L’ultimo esempio della visione corporativa è la delega fiscale che, al di là del merito di ogni singola soluzione, si caratterizza per la scelta di attribuire un regime fiscale diverso per ogni categoria di reddito, come ha sottolineato di recente Giuseppe Pisauro su questo giornale.

È così che abbiamo la flat tax per i lavoratori autonomi, un’imposta progressiva per i lavoratori dipendenti e per i pensionati con la promessa di arrivare anche per loro a una flat tax presumibilmente diversa da quella degli autonomi, un’imposta specifica per i possessori di immobili, un’altra per i redditi finanziari, un sistema di concordato fiscale con predeterminazione dell’imposta da pagare per le piccole e medie aziende, un’imposta soggetta ad agevolazioni (se si aumenta l’occupazione e/o se si acquistano nuovi macchinari) per i redditi delle società ed enti sottoposti all’Ires.

Divisi per corporazioni

Poi si annuncia la fine prossima dell’Irap ma cominciando a eliminarla per i professionisti, l’introduzione di un’Iva zero per alcuni prodotti (pane, pasta, latte), nonché uno sfoltimento delle deduzioni e detrazioni fiscali alle quali, comunque, è riservato il compito di realizzare una qualche progressività che verrà così gestita dalle categorie di interessi che presidiano singole spese delle famiglie (sanità, trasporti, cultura, sport, ecc.).

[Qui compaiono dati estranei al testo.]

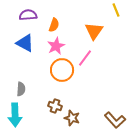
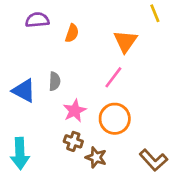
blue triangle: (25, 43) -> (24, 91), moved
pink star: (56, 46) -> (75, 111), moved
orange circle: (62, 70) -> (115, 119), moved
gray semicircle: (21, 89) -> (55, 81), moved

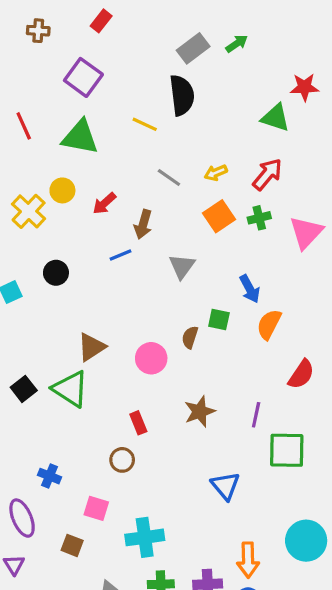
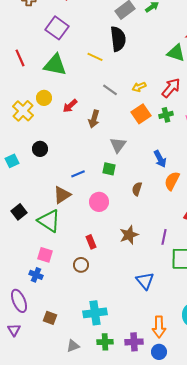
blue line: (121, 255) -> (78, 174), moved
green square: (219, 320) -> (109, 169), moved
brown semicircle: (190, 337) -> (137, 189), moved
black square: (24, 389) -> (19, 212), moved
pink square: (96, 508) -> (45, 255), moved

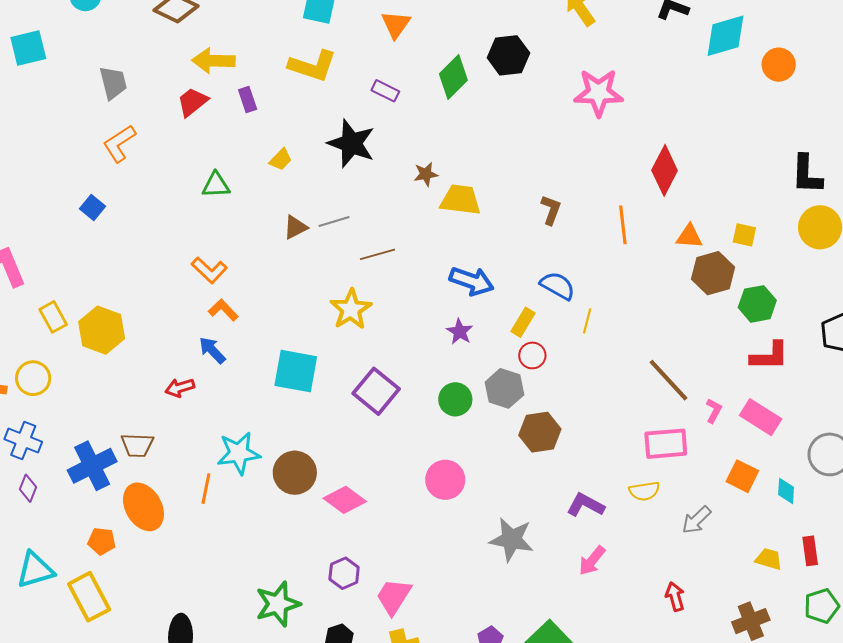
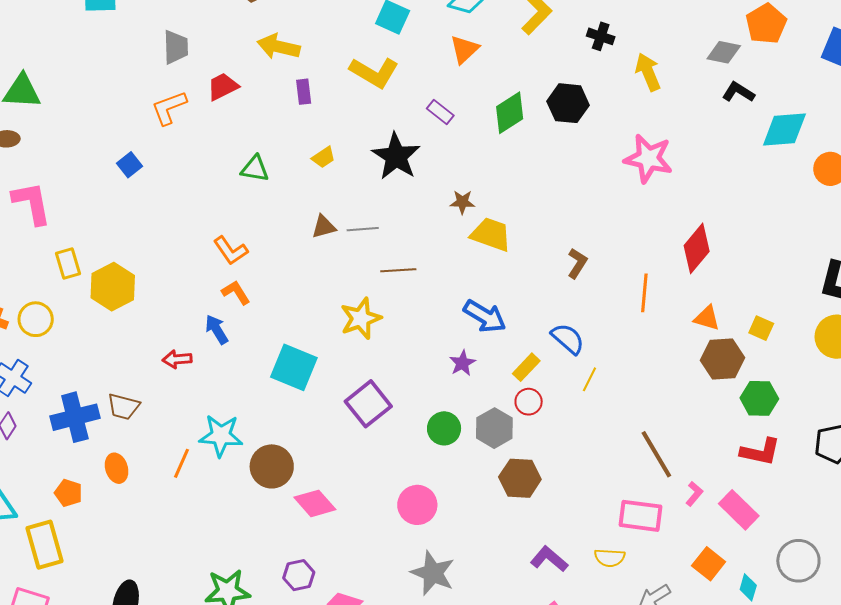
red trapezoid: (192, 102) -> (223, 87), moved
orange ellipse: (143, 507) -> (117, 468), size x0.6
gray star: (512, 539) -> (433, 573), moved

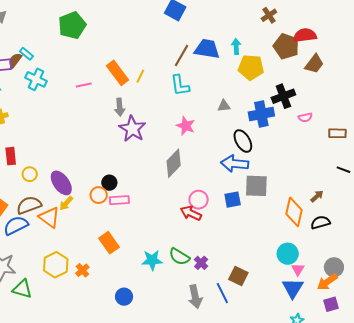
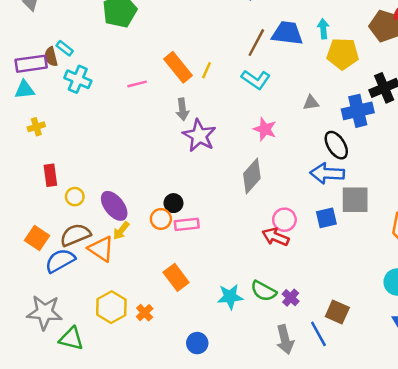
brown semicircle: (15, 60) -> (51, 57), turned -49
cyan L-shape: (180, 85) -> (256, 80), turned -45

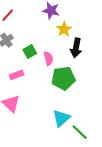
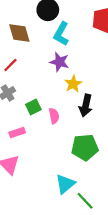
green pentagon: (63, 78) -> (85, 147), moved

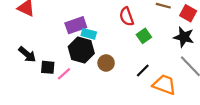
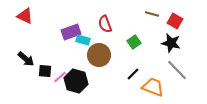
red semicircle: (127, 17) -> (105, 24), moved
black hexagon: (81, 50) -> (76, 81), moved
brown circle: (106, 63) -> (99, 55), moved, size x1.5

Per tutte le categorie di reddito si annunciano riduzioni delle imposte e questo non poteva che determinare un generale plauso delle diverse categorie, a parte i sindacati dei lavoratori che sono (giustamente) preoccupati delle inevitabili riduzioni delle entrate fiscali a cui finirebbero per corrispondere riduzioni, altrettanto inevitabili, nelle spese per i servizi essenziali come l’istruzione, la sanità e quant’altro.

Oltre al fatto di non gradire la preferenza fiscale a favore dei lavoratori autonomi rispetto ai lavoratori dipendenti. Al di là delle singole soluzioni previste che hanno una loro coerenza e che portano anche a semplificazioni utili, la delega fiscale fa una scelta precisa di avviare dialoghi separatamente con ogni categoria a cui concedere più o meno vantaggi.

Una scelta che divide il paese e che lo spinge a organizzarsi per corporazioni al fine di ottenere ascolto ai propri interessi. A sua volta, la ricerca del consenso delle corporazioni diviene sempre più uno strumento della politica per cercare vantaggi elettorali, a scapito dell’interesse generale che presupporrebbe una visione unitaria del paese e il superamento degli interessi particolari.